20% of outpatient antibiotics prescribed without a patient visit
SAN FRANCISCO — Another large study has spotlighted the rampant overprescribing of antibiotics to outpatients.
This one showed that one in five prescriptions is written without an in-person encounter with a patient and close to half are not written for an infection-related diagnosis.
Jeffrey A. Linder, MD, MPH, chief of the division of general internal medicine and geriatrics and professor of medicine at Northwestern University Feinberg School of Medicine in Chicago, summarized the findings during a news conference at IDWeek. The results were based on an analysis of more than 500,000 antibiotic prescriptions written by more than 2,000 clinicians.
“We continue to be pretty cavalier about the use of antibiotics,” Linder said.
According to experts, antibiotic use — most common in the outpatient setting — is a primary driver of antibiotic resistance and a focus of antimicrobial stewardship efforts aimed at limiting their use and shortening the duration of treatment.
Despite stewardship efforts, however, research has showed that outpatient antibiotic prescribing has not declined in recent years. In fact, although overall antibiotic spending in the United States decreased by more than 16% between 2010 and 2015, prescribing in outpatient clinics swelled by 148%, according to researchers.
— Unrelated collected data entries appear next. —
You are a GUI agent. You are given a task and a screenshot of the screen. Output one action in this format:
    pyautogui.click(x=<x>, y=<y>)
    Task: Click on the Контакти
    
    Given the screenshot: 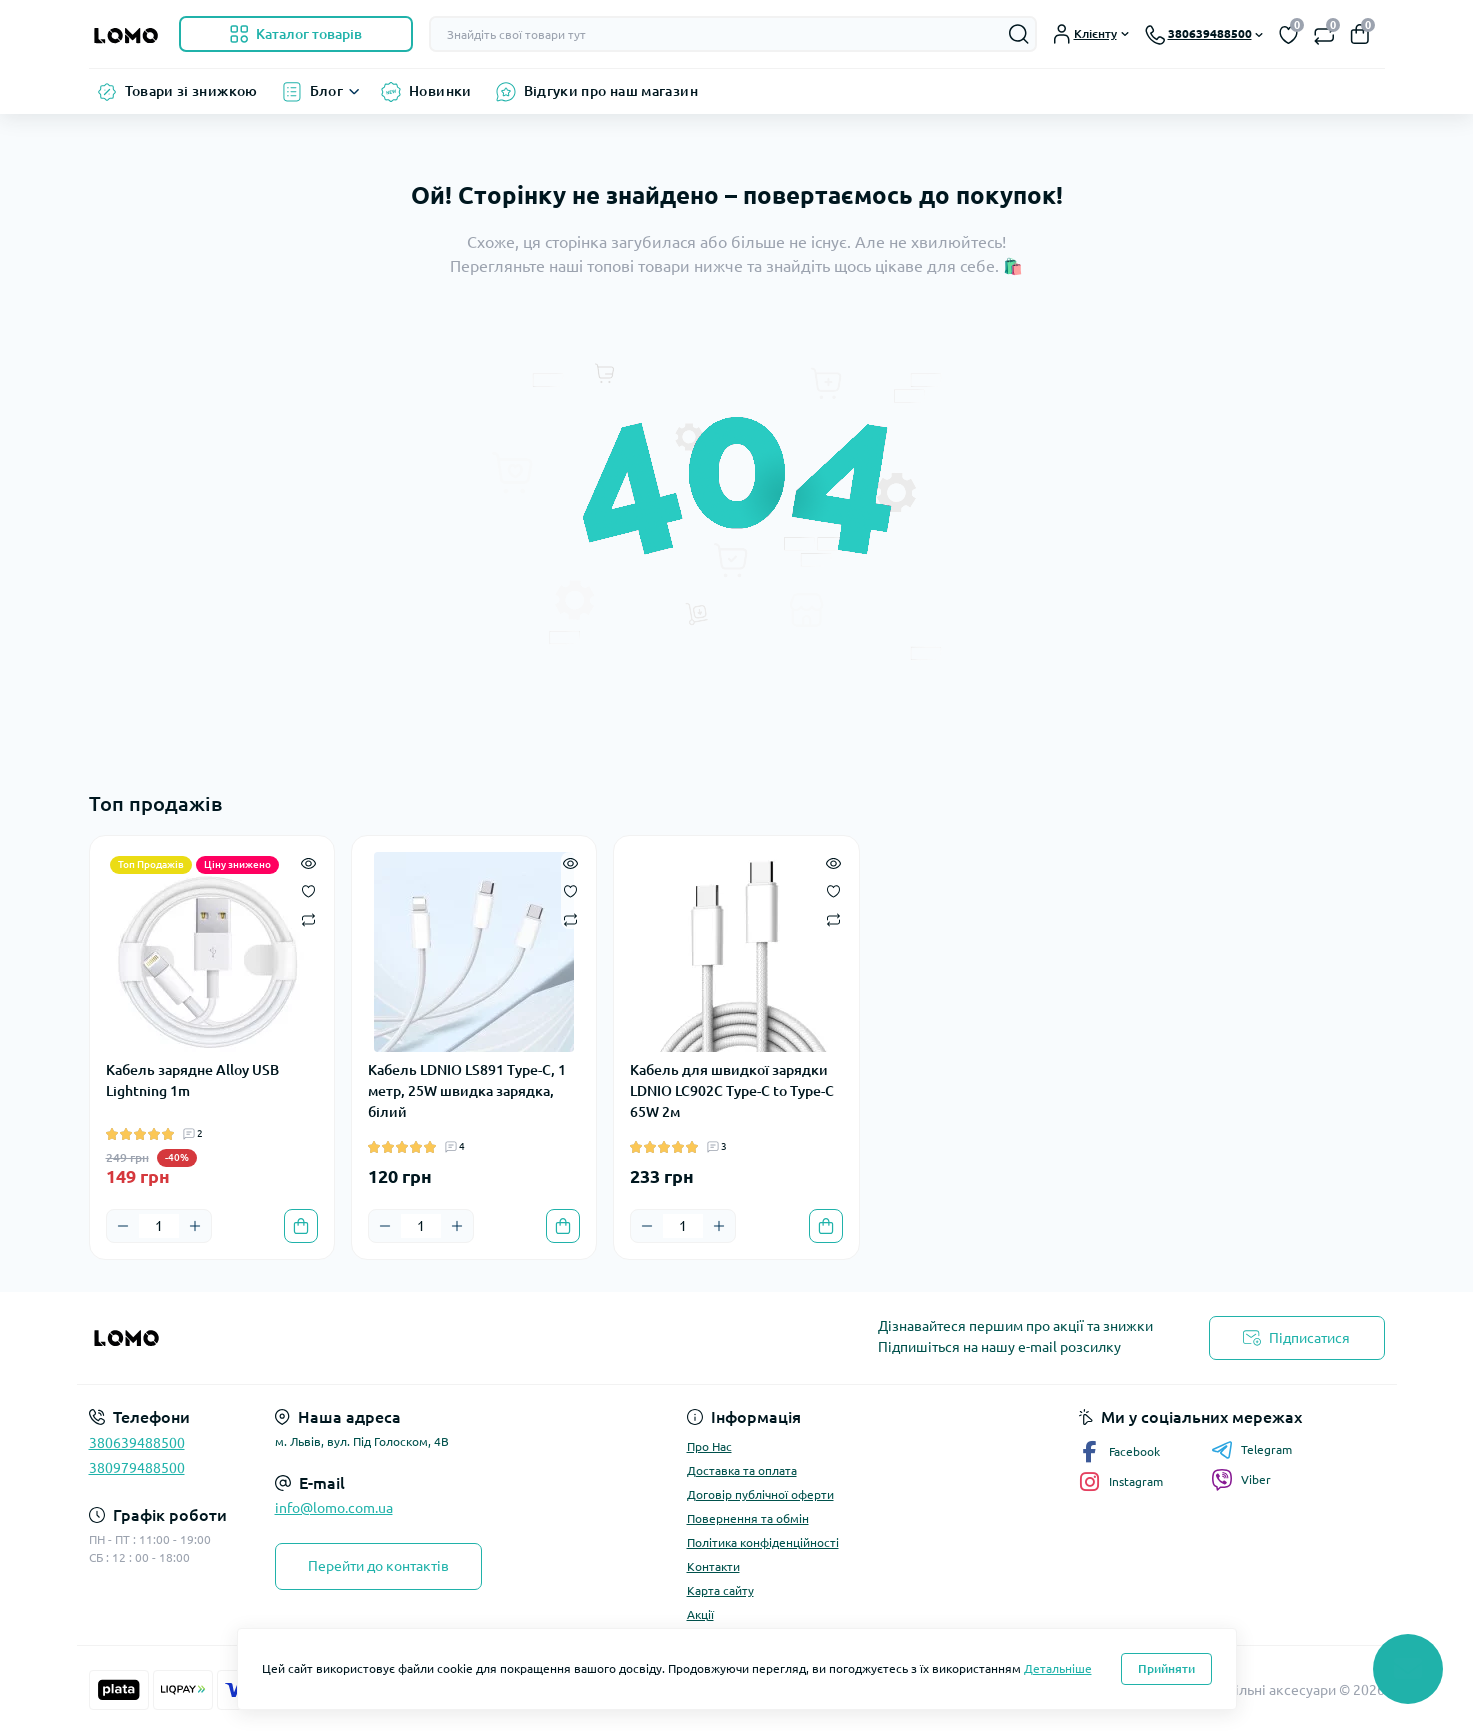 What is the action you would take?
    pyautogui.click(x=713, y=1566)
Linder noted that 80% of all antibiotic prescriptions are made in the outpatient setting, and the CDC has previously said that 30% of them are unnecessary.
A recent review of national data found rampant antibiotic misuse for respiratory infections, and another study showed that nearly half of patients who received antibiotics did not need them, including almost one-third of patients without pneumonia.
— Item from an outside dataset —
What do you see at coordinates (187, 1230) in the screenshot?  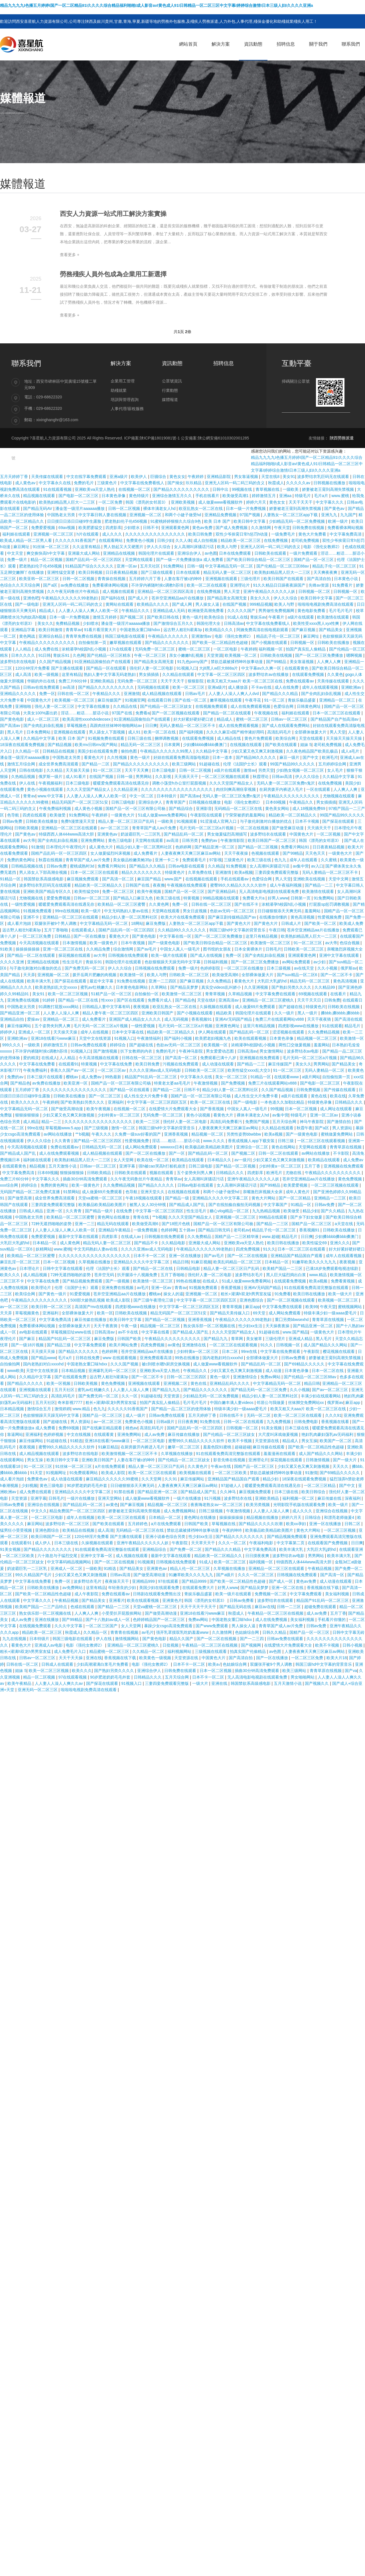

There is no shortage of literature documenting the problem, but Linder said many studies and interventions involving the prescribing habits of physicians have focused on in-person visits and a narrow set of diagnoses.
“The way we have been looking at outpatient antibiotic prescribing — only focusing on in-patient visits and a restricted number of diagnoses — has been missing a lot of antibiotic prescribing,” he said.
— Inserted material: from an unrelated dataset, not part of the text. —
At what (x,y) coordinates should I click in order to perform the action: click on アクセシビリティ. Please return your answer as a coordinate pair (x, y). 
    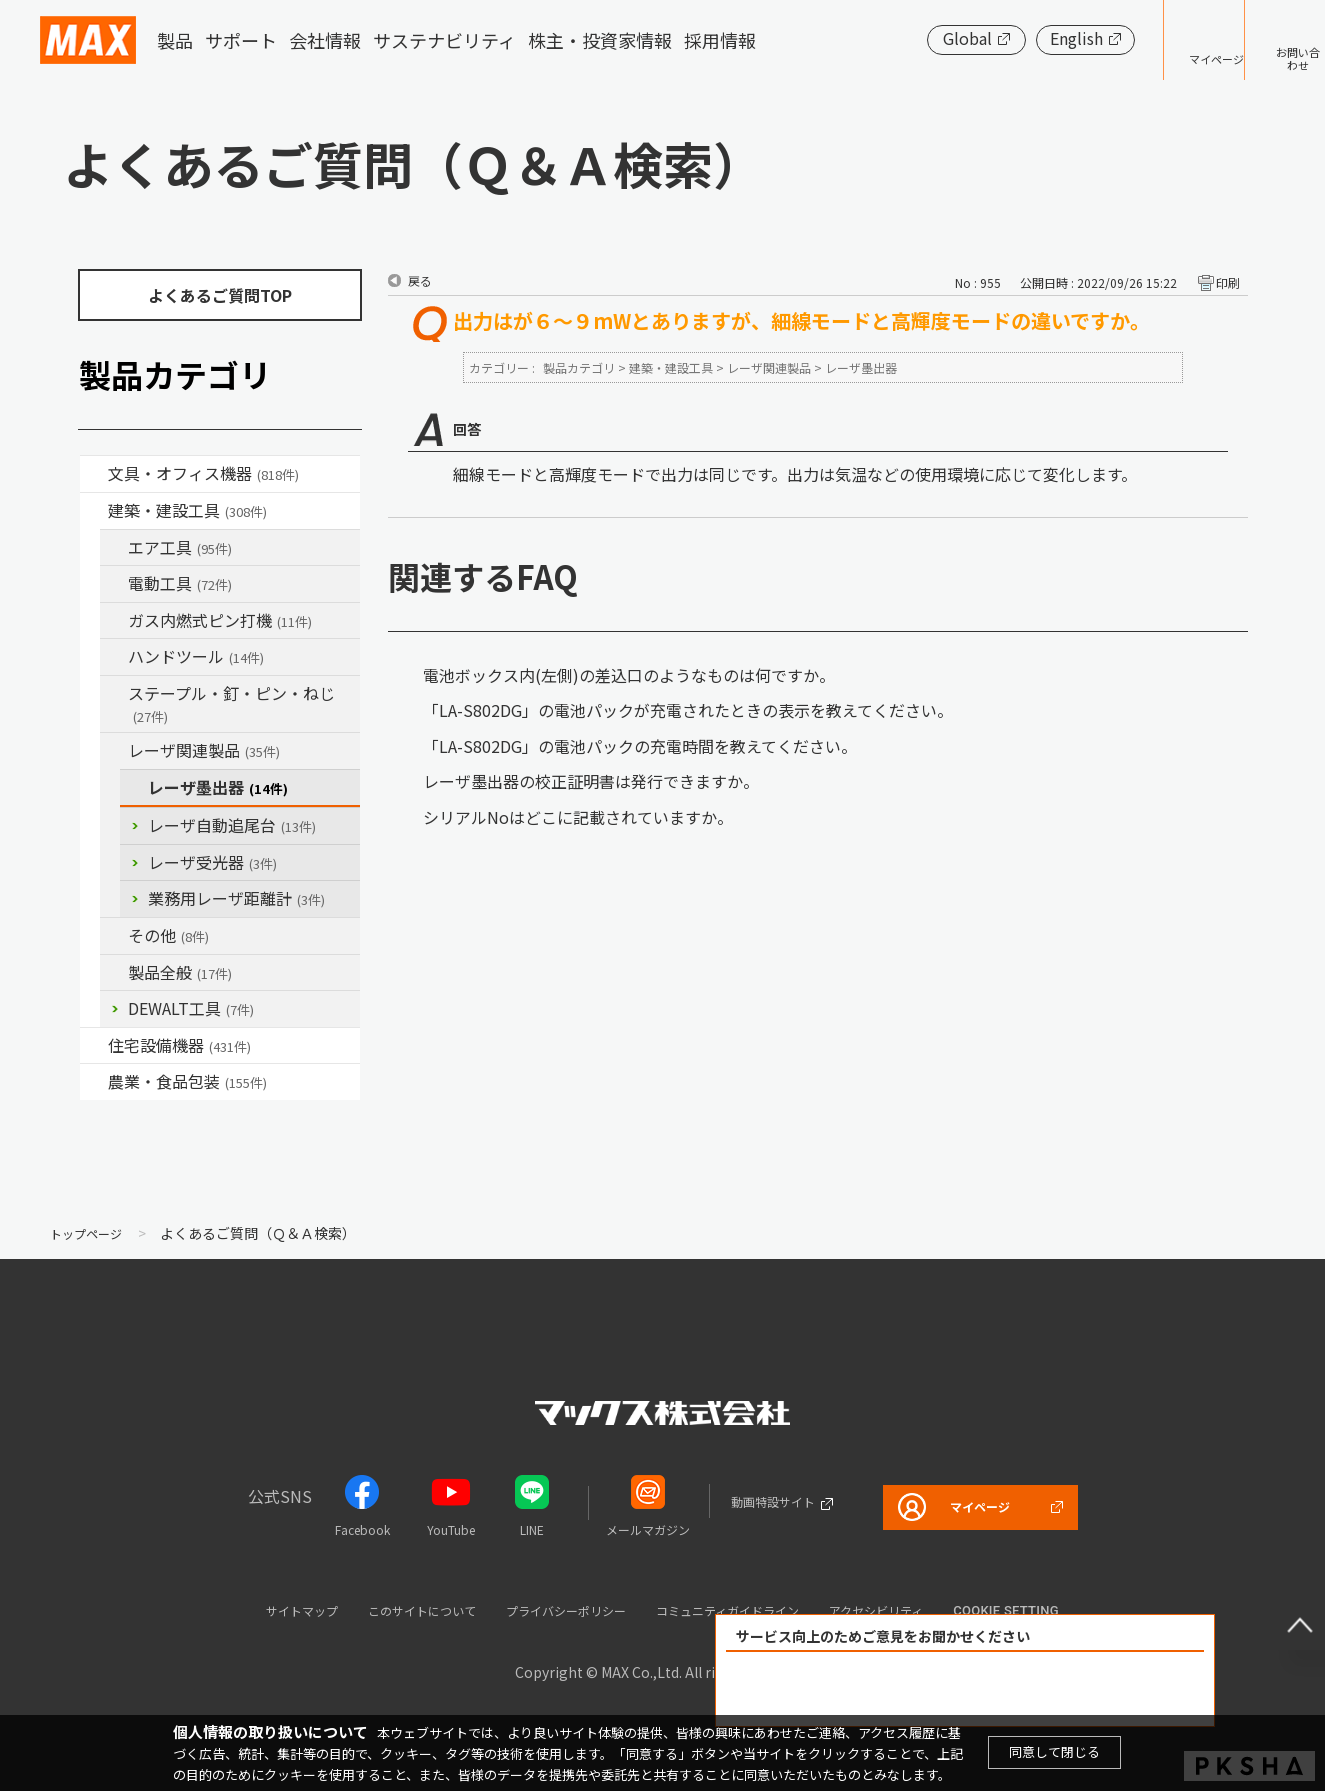
    Looking at the image, I should click on (932, 1609).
For the current study, Linder and colleagues analyzed all outpatient prescriptions made from November 2015 to October 2017 in 514 outpatient clinics connected with the Northwestern health care system to see if the prescriptions were made during an in-person visit or in some other context, such as over the phone or through an online patient portal. They checked more than 90,000 ICD-10 codes to see if the prescriptions were justified and related to an infection. Any infections not associated with an infection-related code were considered noninfection-related prescriptions.
Among 509,534 antibiotic prescriptions made to 279,169 patients by 2,413 clinicians, Linder and colleagues found that 20% were written without an in-person encounter — 10% over the phone, 4% during order-only encounters when prescriptions were entered into the system with no explanation, 4% via refill orders and 1% through online patient portals. Moreover, up to 46% of the prescriptions were not associated with an infection-related diagnosis. The mean age of the patients was 43 years, 60% were women and 75% were white.
Among the clinicians writing prescriptions, 63% were attending physicians, 18% were residents or fellows, 10% were nurse practitioners and 7% were physician assistants. Almost half — 41% —were medical specialists, 21% were primary care clinicians and 7% were surgical specialists.
Linder noted some of the reasons that a patient might receive an antibiotic prescription in the absence of an in-person visit.
“Two examples that come to mind are women who have frequent urinary tract infections, classic symptoms and have had documented urinary tract infections in the past. It might be perfectly reasonable for them to call in and get an antibiotic prescription. Another example might be a teen or young adult who is taking antibiotics for acne,” he said.
“We have a little bit more work to do on the data to understand if that accounts for a lot of what we’re seeing. First look is that it really doesn’t. The type of antibiotics that we’re seeing and the frequency with which antibiotics are being prescribed don’t really fit with those two examples.”
According to the analysis, the most commonly prescribed antibiotic classes were penicillins (30%), macrolides (23%), cephalosporins (14%), fluoroquinolones (11%), tetracyclines (10%) and sulfonamides (6%).
Ebbing Lautenbach, MD, MPH, MSCE, chief of the division of infectious diseases in the Perelman School of Medicine at the University of Pennsylvania, said the study shows that the problem of inappropriate antibiotic prescribing in the outpatient setting “is even bigger than we anticipated.”
“Efforts to improve how we use antibiotics in the outpatient setting are urgently needed,” Lautenbach, who was not involved in the study, said during the news conference. “One of the goals of antibiotic stewardship is figuring out how often antibiotics are used, in which situations they are used and how often are they appropriate. Generating the types of data that help to underline those types of initiatives are still a work in progress.”
Linder said one limitation of the study is that it was confined to mostly urban practices in the Northwestern health system.
“I don’t see any reason to think it’s going to be markedly different somewhere else,” he said. – by Gerard Gallagher
Linder JA, et al. Abstract 1632. Presented at: IDWeek; Oct. 3-7; San Francisco.
Disclosures: Linder and Lautenbach report no relevant disclosures.